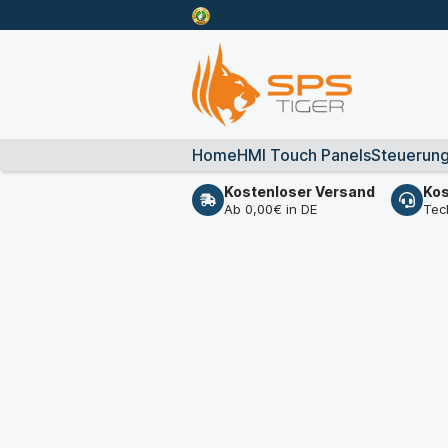
Home
HMI Touch Panels
Steuerun
Kostenloser Versand
Kos
Ab 0,00€ in DE
Tec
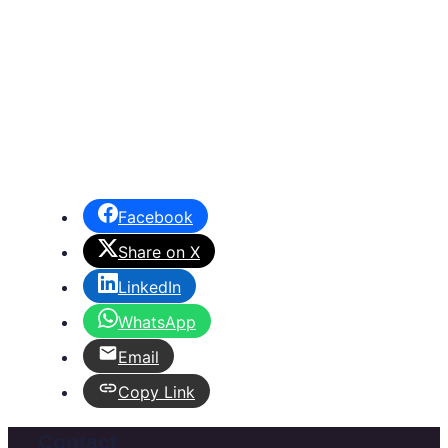
Facebook
Share on X
LinkedIn
WhatsApp
Email
Copy Link
Contact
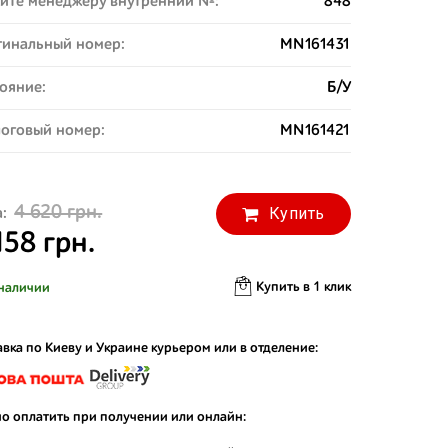
ите менеджеру внутренний №:
848
инальный номер:
MN161431
ояние:
Б/У
оговый номер:
MN161421
4 620 грн.
Купить
:
158 грн.
Купить в 1 клик
наличии
вка по Киеву и Украине курьером или в отделение:
о оплатить при получении или онлайн:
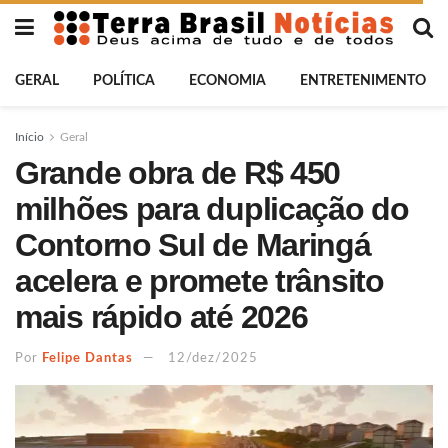
GERAL
POLÍTICA
ECONOMIA
ENTRETENIMENTO
Início
Geral
Grande obra de R$ 450
milhões para duplicação do
Contorno Sul de Maringá
acelera e promete trânsito
mais rápido até 2026
Por
Felipe Dantas
12/dez/2025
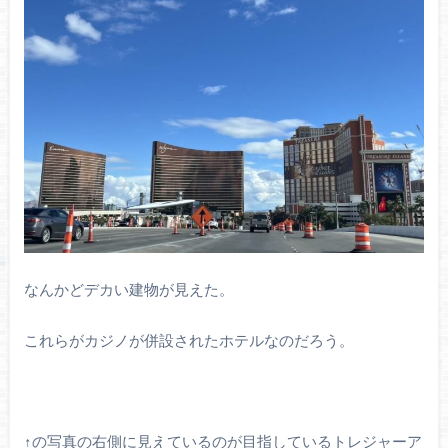
なんかどデカい建物が見えた。
これらがカジノが併設されたホテルなのだろう。
↑の写真の右側に見えているのが目指しているトレジャーア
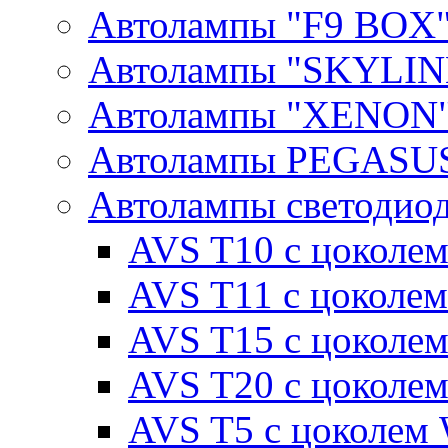
Автолампы "F9 BOX
Автолампы "SKYLIN
Автолампы "XENON
Автолампы PEGASU
Автолампы светодио
AVS T10 с цоколем
AVS T11 с цоколем
AVS T15 с цоколе
AVS T20 с цоколе
AVS T5 с цоколем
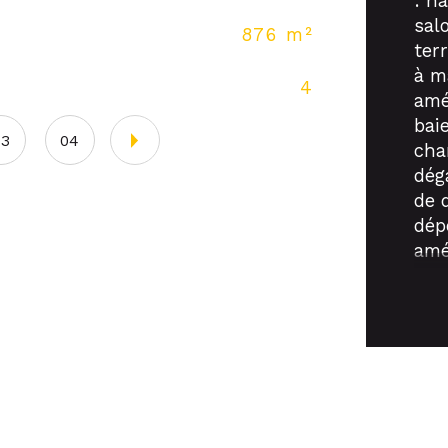
: h
sal
876 m²
Nb 
terr
à m
4
Cu
amé
baie
03
04
cha
dég
de 
dép
amé
de 
lou
un 
éta
lou
Cav
876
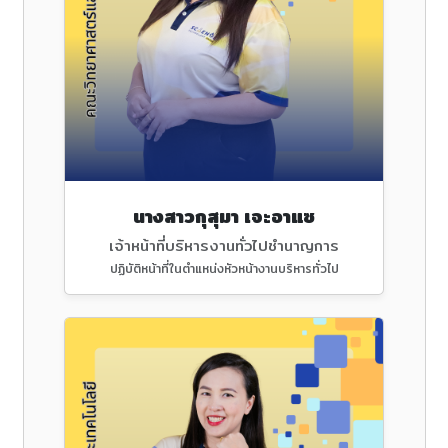
นางสาวกุสุมา เจะอาแซ
เจ้าหน้าที่บริหารงานทั่วไปชำนาญการ
ปฏิบัติหน้าที่ในตำแหน่งหัวหน้างานบริหารทั่วไป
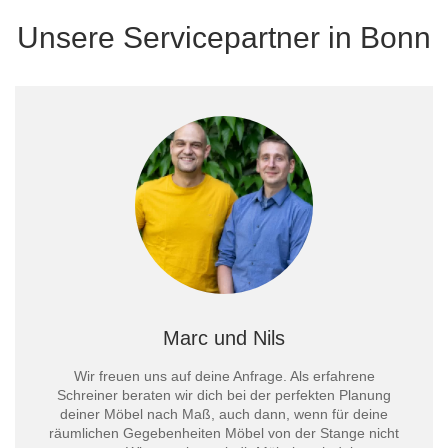
Unsere Servicepartner in Bonn
Marc und Nils
Wir freuen uns auf deine Anfrage. Als erfahrene
Schreiner beraten wir dich bei der perfekten Planung
deiner Möbel nach Maß, auch dann, wenn für deine
räumlichen Gegebenheiten Möbel von der Stange nicht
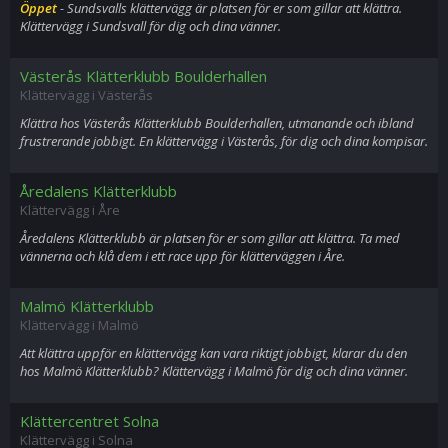
Öppet
- Sundsvalls klättervägg är platsen för er som gillar att klättra.
Klättervägg i Sundsvall för dig och dina vänner.
Västerås Klätterklubb Boulderhallen
Klättervägg i Västerås
Klättra hos Västerås Klätterklubb Boulderhallen, utmanande och ibland
frustrerande jobbigt. En klättervägg i Västerås, för dig och dina kompisar.
Åredalens Klätterklubb
Klättervägg i Åre
Åredalens Klätterklubb är platsen för er som gillar att klättra. Ta med
vännerna och klå dem i ett race upp för klätterväggen i Åre.
Malmö Klätterklubb
Klättervägg i Malmö
Att klättra uppför en klättervägg kan vara riktigt jobbigt, klarar du den
hos Malmö Klätterklubb? Klättervägg i Malmö för dig och dina vänner.
Klättercentret Solna
Klättervägg i Solna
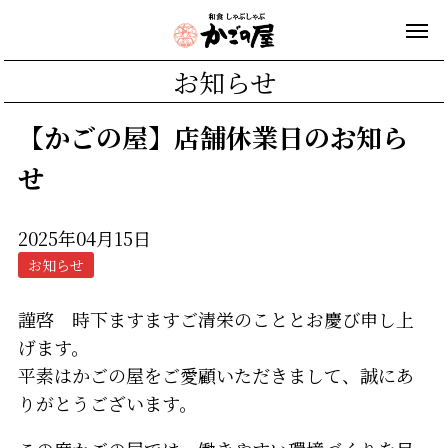
お知らせ
【かごの屋】店舗休業日のお知ら
せ
2025年04月15日
お知らせ
謹啓 時下ますますご清栄のこととお慶び申し上
げます。
平素はかごの屋をご愛顧いただきまして、誠にあ
りがとうございます。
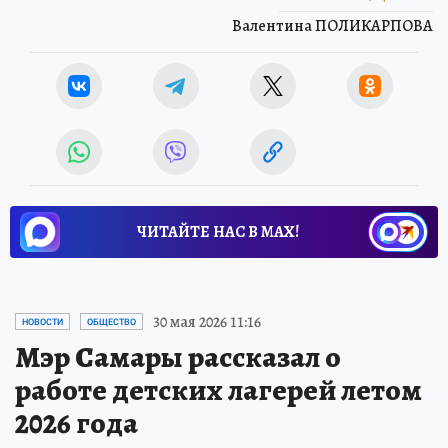
Валентина ПОЛИКАРПОВА
ЧИТАЙТЕ НАС В МАХ!
30 мая 2026 11:16
НОВОСТИ
ОБЩЕСТВО
Мэр Самары рассказал о
работе детских лагерей летом
2026 года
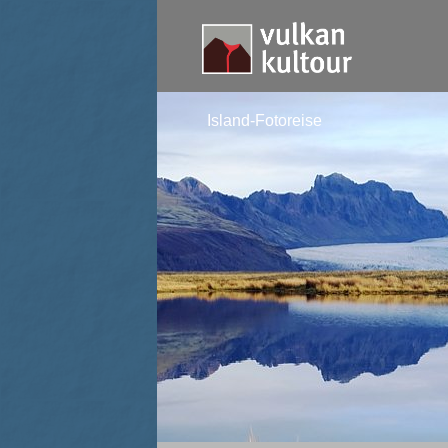
Island-Fotoreise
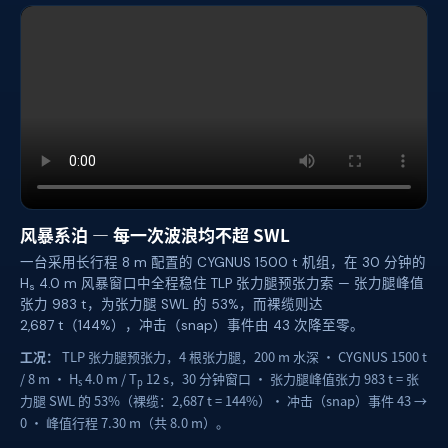
风暴系泊 — 每一次波浪均不超 SWL
一台采用长行程 8 m 配置的 CYGNUS 1500 t 机组，在 30 分钟的
H
4.0 m 风暴窗口中全程稳住 TLP 张力腿预张力索 — 张力腿峰值
s
张力 983 t，为张力腿 SWL 的 53%，而裸缆则达
2,687 t（144%），冲击（snap）事件由 43 次降至零。
工况：
TLP 张力腿预张力，4 根张力腿，200 m 水深 · CYGNUS 1500 t
/ 8 m · H
4.0 m / T
12 s，30 分钟窗口 · 张力腿峰值张力 983 t = 张
s
p
力腿 SWL 的 53%（裸缆：2,687 t = 144%）· 冲击（snap）事件 43 →
0 · 峰值行程 7.30 m（共 8.0 m）。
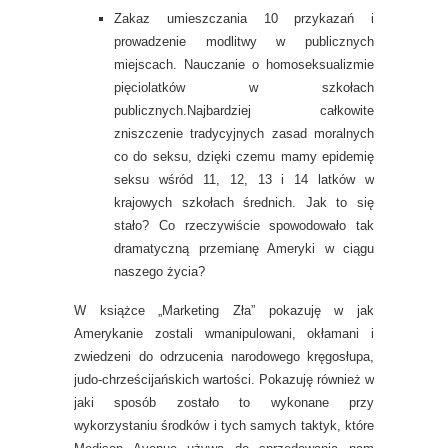
Zakaz umieszczania 10 przykazań i
prowadzenie modlitwy w publicznych
miejscach. Nauczanie o homoseksualizmie
pięciolatków w szkołach
publicznych.Najbardziej całkowite
zniszczenie tradycyjnych zasad moralnych
co do seksu, dzięki czemu mamy epidemię
seksu wśród 11, 12, 13 i 14 latków w
krajowych szkołach średnich. Jak to się
stało? Co rzeczywiście spowodowało tak
dramatyczną przemianę Ameryki w ciągu
naszego życia?
W książce „Marketing Zła” pokazuję w jak
Amerykanie zostali wmanipulowani, okłamani i
zwiedzeni do odrzucenia narodowego kręgosłupa,
judo-chrześcijańskich wartości. Pokazuję również w
jaki sposób zostało to wykonane przy
wykorzystaniu środków i tych samych taktyk, które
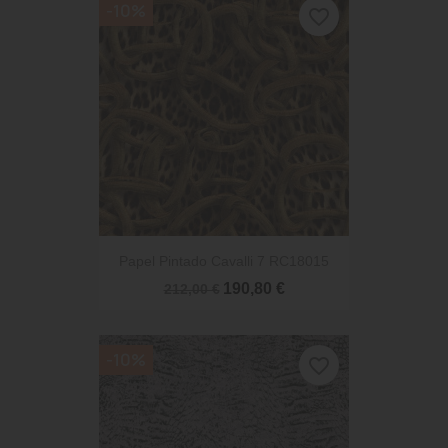
-10%
favorite_border
Papel Pintado Cavalli 7 RC18015
190,80 €
212,00 €
-10%
favorite_border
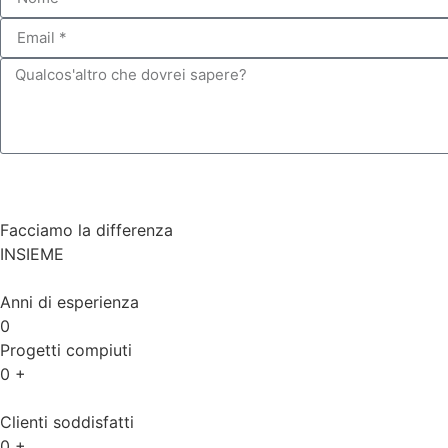
Facciamo la differenza
INSIEME
Anni di esperienza
0
Progetti compiuti
0
+
Clienti soddisfatti
0
+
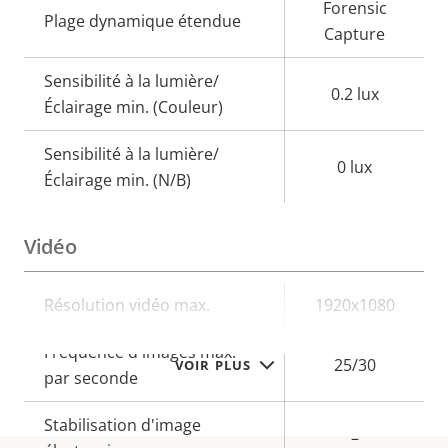
Forensic
Plage dynamique étendue
Capture
Sensibilité à la lumière/
0.2 lux
Éclairage min. (Couleur)
Sensibilité à la lumière/
0 lux
Éclairage min. (N/B)
Vidéo
Description
Résolution vidéo max.
Valeur de
1920x1080
de la
la
Fréquence d'images max.
propriété
propriété
25/30
VOIR PLUS
par seconde
Stabilisation d'image
–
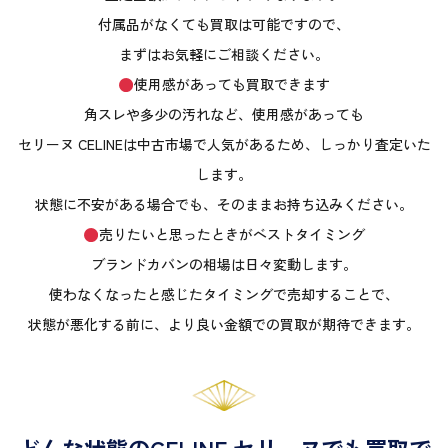
付属品がなくても買取は可能ですので、
まずはお気軽にご相談ください。
使用感があっても買取できます
角スレや多少の汚れなど、使用感があっても
セリーヌ CELINEは中古市場で人気があるため、しっかり査定いた
します。
状態に不安がある場合でも、そのままお持ち込みください。
売りたいと思ったときがベストタイミング
ブランドカバンの相場は日々変動します。
使わなくなったと感じたタイミングで売却することで、
状態が悪化する前に、より良い金額での買取が期待できます。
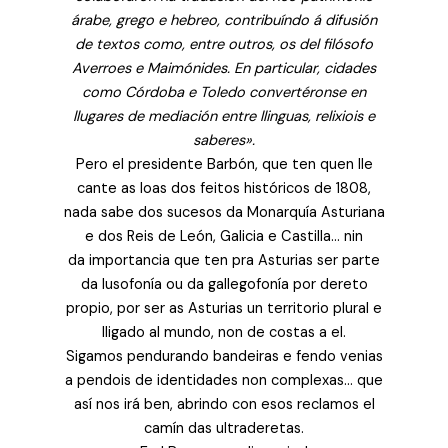
árabe, grego e hebreo, contribuíndo á difusión
de textos como, entre outros, os del filósofo
Averroes e Maimónides. En particular, cidades
como Córdoba e Toledo convertéronse en
llugares de mediación entre llinguas, relixiois e
saberes».
Pero el presidente Barbón, que ten quen lle
cante as loas dos feitos históricos de 1808,
nada sabe dos sucesos da Monarquía Asturiana
e dos Reis de León, Galicia e Castilla… nin
da importancia que ten pra Asturias ser parte
da lusofonía ou da gallegofonía por dereto
propio, por ser as Asturias un territorio plural e
lligado al mundo, non de costas a el.
Sigamos pendurando bandeiras e fendo venias
a pendois de identidades non complexas… que
así nos irá ben, abrindo con esos reclamos el
camín das ultraderetas.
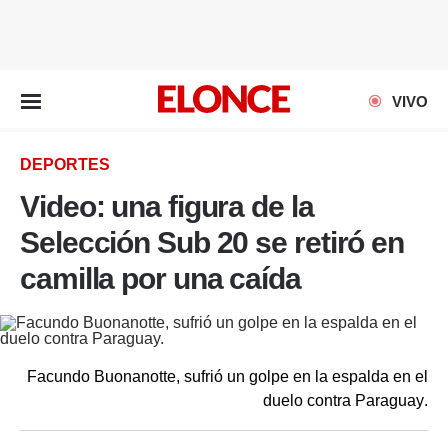
EN VIVO
VIVO
DEPORTES
Video: una figura de la
Selección Sub 20 se retiró en
camilla por una caída
Facundo Buonanotte, sufrió un golpe en la espalda en el
duelo contra Paraguay.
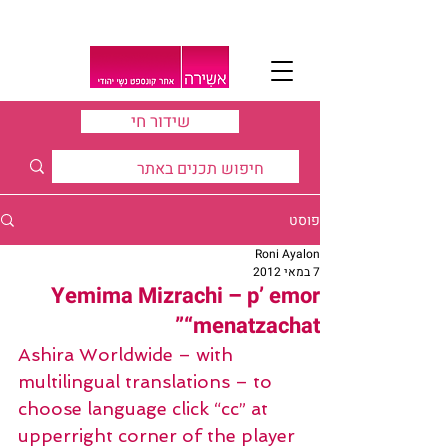
שידור חי
פוסט
Roni Ayalon
7 במאי 2012
Yemima Mizrachi – p’ emor
“menatzachat”
Ashira Worldwide – with 
multilingual translations – to 
choose language click “cc” at 
upperright corner of the player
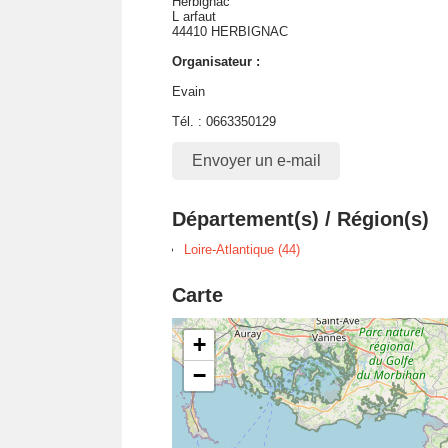
Herbignac
L arfaut
44410 HERBIGNAC
Organisateur :
Evain
Tél. : 0663350129
Envoyer un e-mail
Département(s) / Région(s)
Loire-Atlantique (44)
Carte
+
−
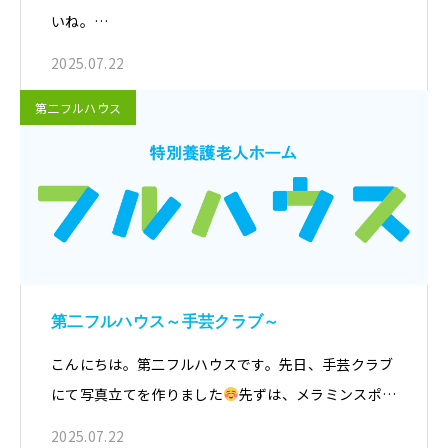
いね。…
2025.07.22
第二フルハウス
第二フルハウス～手芸クラブ～
こんにちは。第二フルハウスです。先日、手芸クラブ
にて写真立てを作りました
先ずは、メラミンスポ…
2025.07.22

#####

What you are asked to do: Copy every line above exactly, leaving no picture in the copy.

Answer section:
Home
HMI Touch Panels
Steuerun
Kostenloser Versand
Kos
Ab 0,00€ in DE
Tec
Facebook
Share on X
LinkedIn
WhatsApp
Email
Copy Link
Contact
ите менеджеру внутренний №:
848
инальный номер:
MN161431
ояние:
Б/У
оговый номер:
MN161421
4 620 грн.
Купить
:
158 грн.
Купить в 1 клик
наличии
вка по Киеву и Украине курьером или в отделение:
о оплатить при получении или онлайн:
GERAL
POLÍTICA
ECONOMIA
ENTRETENIMENTO
Início
Geral
Grande obra de R$ 450
milhões para duplicação do
Contorno Sul de Maringá
acelera e promete trânsito
mais rápido até 2026
Por
Felipe Dantas
12/dez/2025
なんかどデカい建物が見えた。
これらがカジノが併設されたホテルなのだろう。
↑の写真の右側に見えているのが目指しているトレジャーア
Автолампы "F9 BOX
Автолампы "SKYLIN
Автолампы "XENON
Автолампы PEGASU
Автолампы светодио
AVS T10 с цоколем
AVS T11 с цоколем
AVS T15 с цоколе
AVS T20 с цоколе
AVS T5 с цоколем
: h
sal
876 m²
Nb 
terr
à m
4
Cu
amé
baie
03
04
cha
dég
de 
dép
amé
de 
lou
un 
éta
lou
Cav
876
นางสาวกุสุมา เจะอาแซ
เจ้าหน้าที่บริหารงานทั่วไปชำนาญการ
ปฏิบัติหน้าที่ในตำแหน่งหัวหน้างานบริหารทั่วไป
Unsere Servicepartner in Bonn
Marc und Nils
Wir freuen uns auf deine Anfrage. Als erfahrene
Schreiner beraten wir dich bei der perfekten Planung
deiner Möbel nach Maß, auch dann, wenn für deine
räumlichen Gegebenheiten Möbel von der Stange nicht
Öppet
- Sundsvalls klättervägg är platsen för er som gillar att klättra.
Klättervägg i Sundsvall för dig och dina vänner.
Västerås Klätterklubb Boulderhallen
Klättervägg i Västerås
Klättra hos Västerås Klätterklubb Boulderhallen, utmanande och ibland
frustrerande jobbigt. En klättervägg i Västerås, för dig och dina kompisar.
Åredalens Klätterklubb
Klättervägg i Åre
Åredalens Klätterklubb är platsen för er som gillar att klättra. Ta med
vännerna och klå dem i ett race upp för klätterväggen i Åre.
Malmö Klätterklubb
Klättervägg i Malmö
Att klättra uppför en klättervägg kan vara riktigt jobbigt, klarar du den
hos Malmö Klätterklubb? Klättervägg i Malmö för dig och dina vänner.
Klättercentret Solna
Klättervägg i Solna
お知らせ
【かごの屋】店舗休業日のお知ら
せ
2025年04月15日
お知らせ
謹啓 時下ますますご清栄のこととお慶び申し上
げます。
平素はかごの屋をご愛顧いただきまして、誠にあ
りがとうございます。
Валентина ПОЛИКАРПОВА
ЧИТАЙТЕ НАС В МАХ!
30 мая 2026 11:16
НОВОСТИ
ОБЩЕСТВО
Мэр Самары рассказал о
работе детских лагерей летом
2026 года
Island-Fotoreise
风暴系泊 — 每一次波浪均不超 SWL
一台采用长行程 8 m 配置的 CYGNUS 1500 t 机组，在 30 分钟的
H
4.0 m 风暴窗口中全程稳住 TLP 张力腿预张力索 — 张力腿峰值
s
张力 983 t，为张力腿 SWL 的 53%，而裸缆则达
2,687 t（144%），冲击（snap）事件由 43 次降至零。
工况：
TLP 张力腿预张力，4 根张力腿，200 m 水深 · CYGNUS 1500 t
/ 8 m · H
4.0 m / T
12 s，30 分钟窗口 · 张力腿峰值张力 983 t = 张
s
p
力腿 SWL 的 53%（裸缆：2,687 t = 144%）· 冲击（snap）事件 43 →
0 · 峰值行程 7.30 m（共 8.0 m）。
Zakaz umieszczania 10 przykazań i
prowadzenie modlitwy w publicznych
miejscach. Nauczanie o homoseksualizmie
pięciolatków w szkołach
publicznych.Najbardziej całkowite
zniszczenie tradycyjnych zasad moralnych
co do seksu, dzięki czemu mamy epidemię
seksu wśród 11, 12, 13 i 14 latków w
krajowych szkołach średnich. Jak to się
stało? Co rzeczywiście spowodowało tak
dramatyczną przemianę Ameryki w ciągu
naszego życia?
W książce „Marketing Zła” pokazuję w jak
Amerykanie zostali wmanipulowani, okłamani i
zwiedzeni do odrzucenia narodowego kręgosłupa,
judo-chrześcijańskich wartości. Pokazuję również w
jaki sposób zostało to wykonane przy
wykorzystaniu środków i tych samych taktyk, które
-10%
favorite_border
Papel Pintado Cavalli 7 RC18015
190,80 €
212,00 €
-10%
favorite_border
Facciamo la differenza
INSIEME
Anni di esperienza
0
Progetti compiuti
0
+
Clienti soddisfatti
0
+
Forensic
Plage dynamique étendue
Capture
Sensibilité à la lumière/
0.2 lux
Éclairage min. (Couleur)
Sensibilité à la lumière/
0 lux
Éclairage min. (N/B)
Vidéo
Description
Résolution vidéo max.
Valeur de
1920x1080
de la
la
Fréquence d'images max.
propriété
propriété
25/30
VOIR PLUS
par seconde
Stabilisation d'image
–
付属品がなくても買取は可能ですので、
まずはお気軽にご相談ください。
使用感があっても買取できます
角スレや多少の汚れなど、使用感があっても
セリーヌ CELINEは中古市場で人気があるため、しっかり査定いた
します。
状態に不安がある場合でも、そのままお持ち込みください。
売りたいと思ったときがベストタイミング
ブランドカバンの相場は日々変動します。
使わなくなったと感じたタイミングで売却することで、
状態が悪化する前に、より良い金額での買取が期待できます。
árabe, grego e hebreo, contribuíndo á difusión
de textos como, entre outros, os del filósofo
Averroes e Maimónides. En particular, cidades
como Córdoba e Toledo convertéronse en
llugares de mediación entre llinguas, relixiois e
saberes».
Pero el presidente Barbón, que ten quen lle
cante as loas dos feitos históricos de 1808,
nada sabe dos sucesos da Monarquía Asturiana
e dos Reis de León, Galicia e Castilla… nin
da importancia que ten pra Asturias ser parte
da lusofonía ou da gallegofonía por dereto
propio, por ser as Asturias un territorio plural e
lligado al mundo, non de costas a el.
Sigamos pendurando bandeiras e fendo venias
a pendois de identidades non complexas… que
así nos irá ben, abrindo con esos reclamos el
camín das ultraderetas.
EN VIVO
VIVO
DEPORTES
Video: una figura de la
Selección Sub 20 se retiró en
camilla por una caída
Facundo Buonanotte, sufrió un golpe en la espalda en el
duelo contra Paraguay.
שידור חי
פוסט
Roni Ayalon
7 במאי 2012
Yemima Mizrachi – p’ emor
“menatzachat”
Ashira Worldwide – with 
multilingual translations – to 
choose language click “cc” at 
upperright corner of the player
Herbignac
L arfaut
44410 HERBIGNAC
Organisateur :
Evain
Tél. : 0663350129
Envoyer un e-mail
Département(s) / Région(s)
Loire-Atlantique (44)
Carte
+
−
いね。…
2025.07.22
第二フルハウス
第二フルハウス～手芸クラブ～
こんにちは。第二フルハウスです。先日、手芸クラブ
にて写真立てを作りました
先ずは、メラミンスポ…
2025.07.22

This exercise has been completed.